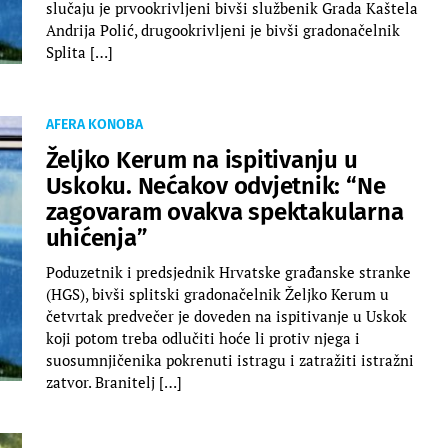
slučaju je prvookrivljeni bivši službenik Grada Kaštela
Andrija Polić, drugookrivljeni je bivši gradonačelnik
Splita […]
AFERA KONOBA
Željko Kerum na ispitivanju u
Uskoku. Nećakov odvjetnik: “Ne
zagovaram ovakva spektakularna
uhićenja”
Poduzetnik i predsjednik Hrvatske građanske stranke
(HGS), bivši splitski gradonačelnik Željko Kerum u
četvrtak predvečer je doveden na ispitivanje u Uskok
koji potom treba odlučiti hoće li protiv njega i
suosumnjičenika pokrenuti istragu i zatražiti istražni
zatvor. Branitelj […]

> Work task
Go through the listing and copy each line that includes the string "gradonačelnik".

> Exercise result
Andrija Polić, drugookrivljeni je bivši gradonačelnik
(HGS), bivši splitski gradonačelnik Željko Kerum u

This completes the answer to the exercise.